A not so new way to let the reader describe what constitutes valuable content to him is by letting him define categories he is interested in. Publications commonly use theme-oriented RSS feeds (see NYT here) to narrow the content stream. Tools like Google Alert use keywords, social media like Twitter uses crowdsourcing. While they aggregate and filter the increasing content stream they cannot curate based on an individual reader’s relevance criteria.
Curation requires associating either an absolute value (a score) or at least a relative value (a rank) to a piece of content.
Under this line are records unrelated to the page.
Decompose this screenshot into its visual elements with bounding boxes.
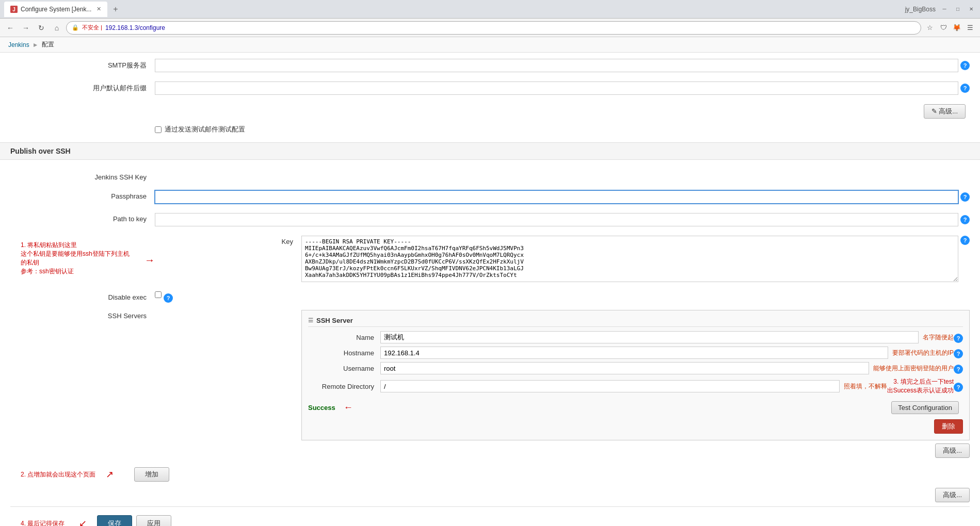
- close-window-button[interactable]: ✕: [967, 5, 976, 14]
- minimize-button[interactable]: ─: [940, 5, 949, 14]
- disable-exec-checkbox[interactable]: [155, 291, 162, 298]
- ssh-hostname-input-wrap: 要部署代码的主机的IP: [380, 347, 954, 359]
- key-annotation: 1. 将私钥粘贴到这里 这个私钥是要能够使用ssh登陆下列主机的私钥 参考：ss…: [10, 234, 144, 278]
- annotation-1-line1: 1. 将私钥粘贴到这里: [21, 241, 134, 250]
- success-arrow-icon: ←: [344, 402, 353, 413]
- disable-exec-help-icon[interactable]: ?: [164, 293, 173, 303]
- back-button[interactable]: ←: [4, 22, 17, 34]
- home-button[interactable]: ⌂: [51, 22, 63, 34]
- drag-handle-icon: ☰: [308, 317, 313, 324]
- disable-exec-control: ?: [155, 291, 970, 303]
- ssh-hostname-hint: 要部署代码的主机的IP: [892, 349, 954, 357]
- smtp-server-control: ?: [155, 59, 970, 72]
- ssh-server-header-text: SSH Server: [316, 317, 353, 324]
- tab-title: Configure System [Jenk...: [21, 6, 91, 13]
- new-tab-button[interactable]: +: [109, 3, 122, 15]
- page-content: SMTP服务器 ? 用户默认邮件后缀 ? ✎ 高级... 通过发送测试邮件测试配…: [0, 53, 980, 526]
- key-help-icon[interactable]: ?: [960, 236, 970, 245]
- advanced-ssh-button[interactable]: 高级...: [935, 443, 970, 458]
- publish-ssh-section: Jenkins SSH Key Passphrase ? Path to key…: [0, 164, 980, 526]
- path-to-key-help-icon[interactable]: ?: [960, 215, 970, 224]
- annotation-2-text: 2. 点增加就会出现这个页面: [21, 471, 95, 478]
- ssh-hostname-label: Hostname: [308, 349, 380, 357]
- passphrase-help-icon[interactable]: ?: [960, 192, 970, 202]
- ssh-remote-dir-input[interactable]: [380, 380, 840, 392]
- active-tab[interactable]: J Configure System [Jenk... ✕: [4, 2, 107, 17]
- smtp-server-help-icon[interactable]: ?: [960, 61, 970, 70]
- ssh-username-label: Username: [308, 365, 380, 372]
- key-row: Key -----BEGIN RSA PRIVATE KEY----- MIIE…: [157, 234, 970, 284]
- titlebar-right: jy_BigBoss ─ □ ✕: [905, 5, 976, 14]
- smtp-server-label: SMTP服务器: [10, 59, 155, 70]
- success-label: Success: [308, 404, 335, 412]
- annotation-3: 3. 填完之后点一下test 出Success表示认证成功: [887, 377, 954, 395]
- disable-exec-label: Disable exec: [10, 291, 155, 301]
- advanced-btn-row: ✎ 高级...: [10, 102, 970, 121]
- path-to-key-control: ?: [155, 213, 970, 226]
- smtp-server-row: SMTP服务器 ?: [10, 57, 970, 74]
- address-bar[interactable]: 🔒 不安全 | 192.168.1.3/configure: [66, 21, 921, 35]
- refresh-button[interactable]: ↻: [35, 22, 47, 34]
- user-email-control: ?: [155, 81, 970, 95]
- path-to-key-row: Path to key ?: [10, 211, 970, 228]
- save-button[interactable]: 保存: [97, 515, 132, 526]
- tab-close-button[interactable]: ✕: [97, 6, 101, 12]
- advanced-bottom-button[interactable]: 高级...: [935, 488, 970, 502]
- ssh-username-help-icon[interactable]: ?: [954, 365, 963, 374]
- disable-exec-row: Disable exec ?: [10, 289, 970, 305]
- user-email-row: 用户默认邮件后缀 ?: [10, 79, 970, 97]
- breadcrumb-current: 配置: [42, 40, 54, 49]
- user-email-label: 用户默认邮件后缀: [10, 81, 155, 93]
- menu-icon[interactable]: ☰: [965, 22, 976, 34]
- ssh-servers-panel: ☰ SSH Server Name 名字随便起 ? Hos: [301, 310, 970, 440]
- add-button[interactable]: 增加: [134, 467, 169, 482]
- ssh-remote-dir-help-icon[interactable]: ?: [954, 383, 963, 392]
- apply-button[interactable]: 应用: [136, 515, 171, 526]
- passphrase-label: Passphrase: [10, 190, 155, 200]
- add-section: 2. 点增加就会出现这个页面 ↗ 增加: [10, 463, 970, 486]
- ssh-servers-section: SSH Servers ☰ SSH Server Name 名字随便起: [10, 310, 970, 458]
- delete-button[interactable]: 删除: [934, 419, 963, 434]
- ssh-name-input[interactable]: [380, 331, 919, 343]
- tab-favicon: J: [10, 6, 18, 13]
- ssh-name-label: Name: [308, 334, 380, 341]
- maximize-button[interactable]: □: [953, 5, 962, 14]
- ssh-name-help-icon[interactable]: ?: [954, 334, 963, 343]
- passphrase-input[interactable]: [155, 190, 958, 204]
- breadcrumb: Jenkins ► 配置: [0, 37, 980, 53]
- test-email-checkbox[interactable]: [155, 126, 162, 133]
- smtp-server-input[interactable]: [155, 59, 958, 72]
- ssh-hostname-input[interactable]: [380, 347, 888, 359]
- test-email-checkbox-row: 通过发送测试邮件测试配置: [10, 121, 970, 138]
- smtp-section: SMTP服务器 ? 用户默认邮件后缀 ? ✎ 高级... 通过发送测试邮件测试配…: [0, 53, 980, 142]
- lock-icon: 🔒: [72, 24, 79, 31]
- key-control: -----BEGIN RSA PRIVATE KEY----- MIIEpAIB…: [301, 236, 970, 282]
- ssh-remote-dir-hint: 照着填，不解释: [844, 382, 887, 391]
- ssh-server-header: ☰ SSH Server: [308, 315, 963, 327]
- user-email-help-icon[interactable]: ?: [960, 84, 970, 93]
- key-label: Key: [157, 236, 301, 245]
- annotation-1: 1. 将私钥粘贴到这里 这个私钥是要能够使用ssh登陆下列主机的私钥 参考：ss…: [10, 239, 134, 278]
- ssh-remote-dir-row: Remote Directory 照着填，不解释 3. 填完之后点一下test …: [308, 377, 963, 395]
- bookmark-star-icon[interactable]: ☆: [924, 22, 936, 34]
- path-to-key-input[interactable]: [155, 213, 958, 226]
- test-configuration-button[interactable]: Test Configuration: [891, 401, 959, 414]
- passphrase-control: ?: [155, 190, 970, 204]
- user-email-input[interactable]: [155, 81, 958, 95]
- advanced-smtp-button[interactable]: ✎ 高级...: [924, 104, 966, 119]
- svg-text:J: J: [12, 7, 15, 12]
- ssh-hostname-help-icon[interactable]: ?: [954, 349, 963, 358]
- key-textarea[interactable]: -----BEGIN RSA PRIVATE KEY----- MIIEpAIB…: [301, 236, 958, 282]
- forward-button[interactable]: →: [20, 22, 32, 34]
- breadcrumb-separator: ►: [33, 41, 39, 48]
- ssh-remote-dir-input-wrap: 照着填，不解释: [380, 380, 887, 392]
- ssh-servers-content: ☰ SSH Server Name 名字随便起 ? Hos: [155, 310, 970, 458]
- add-btn-wrap: 增加: [134, 467, 169, 482]
- jenkins-ssh-key-label: Jenkins SSH Key: [10, 171, 155, 181]
- breadcrumb-jenkins-link[interactable]: Jenkins: [8, 41, 29, 48]
- passphrase-row: Passphrase ?: [10, 188, 970, 206]
- extension-icon-1[interactable]: 🛡: [938, 22, 949, 34]
- ssh-name-input-wrap: 名字随便起: [380, 331, 954, 343]
- ssh-username-input[interactable]: [380, 362, 869, 374]
- extension-icon-2[interactable]: 🦊: [951, 22, 962, 34]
A score can be based on a combination of several dimensions:
For breaking news the older a content the less relevant it is while for scientific or legal content the publication date of the content might not influence relevance at all.
Hyperlocal news are more relevant the closer they are to a reader’s location or a location he has expressed interest in.
For technical content a fit into a category might determine relevance. Naval transportation is relevant to those interested in off-shore wind energy but certainly much less to those looking into on-shore wind energy.
The number of times an entity (person, organization, company, thing) is mentioned in an article can influence the score.
How closely a content sharing person is related to a reader in social media plays a role (go here for a good description of Facebook’s EdgeRank) as well as how many times a piece of content has been liked/read/watched/tweeted/retweeted.
The correlation between two contents or their metadata can be used for scoring. For the first one the semantic profile similarity of two contents needs to be measured resulting in a content similarity score. For the latter one matching of metadata elements (author, source, topic, tags etc.) is measured.
A reader’s profile can be defined in specific terms (age, gender, profession…). Matching of terms can be used as a base for ranking. More complex is using the reader’s behavior to determine his relevance criteria and match content against these.
The more dimensions are taken into consideration the more complex the scoring mechanism becomes. For instance if the impact of location proximity is increased a dilution on lets say the social graph impact will be the consequence. In other words: local content is moved up the list, social media content is moved down the list. The more parameters determine the score the better the reader’s relevance criteria can be met, but the more complex the behavior of the curation algorithm becomes.
There are two ways to manage this dilemma:
- Based on an in-depth understanding of his target group, their expectations, decision criteria and interaction a curator adjusts the scoring parameters to deliver the optimal result for his readers. This puts him into a position similar to the guys in charge of Google’s PageRank or Facebook’s EdgeRank. With all the consequences.
- The individual reader himself is offered the chance to adjust the scoring parameters in order to optimize his personal relevance scoring. So he becomes the master of his own filter bubble.
For sizable target groups with homogeneous interests (sport, entertainment, lifestyle…) the first approach is suitable while for knowledge workers with a very narrow and very deep relevance definition (physicians, researchers, analysts, scientists…) the second approach might be preferable.